▶ _What you should do_
First find the line with "Τζαβέλλα 141, Νίκαια" in the entries below, then set down exactly every line through the line with "Email : polatidisgroup@gmail.com", that line included.

▶ _Task input_
- - - - - - -
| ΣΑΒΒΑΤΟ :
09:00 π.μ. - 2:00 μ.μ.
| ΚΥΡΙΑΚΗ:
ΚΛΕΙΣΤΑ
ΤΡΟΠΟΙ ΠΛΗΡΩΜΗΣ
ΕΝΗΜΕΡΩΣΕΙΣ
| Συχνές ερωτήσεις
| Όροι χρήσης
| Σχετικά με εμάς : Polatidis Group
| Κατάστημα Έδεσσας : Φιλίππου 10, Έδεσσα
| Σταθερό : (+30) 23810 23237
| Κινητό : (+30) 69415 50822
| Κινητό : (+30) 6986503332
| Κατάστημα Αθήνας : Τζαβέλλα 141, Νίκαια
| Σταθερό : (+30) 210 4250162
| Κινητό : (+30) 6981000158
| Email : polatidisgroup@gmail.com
- - - - - - -
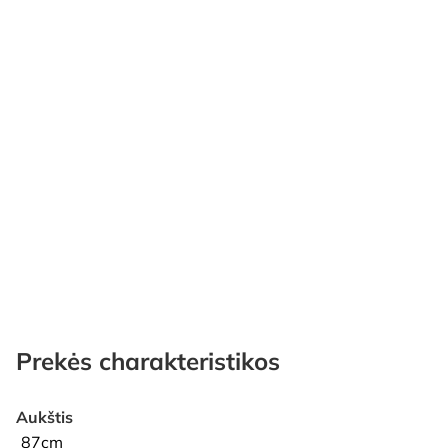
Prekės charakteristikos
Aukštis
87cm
- - - - - - -
▶ _Output_
| Κατάστημα Αθήνας : Τζαβέλλα 141, Νίκαια
| Σταθερό : (+30) 210 4250162
| Κινητό : (+30) 6981000158
| Email : polatidisgroup@gmail.com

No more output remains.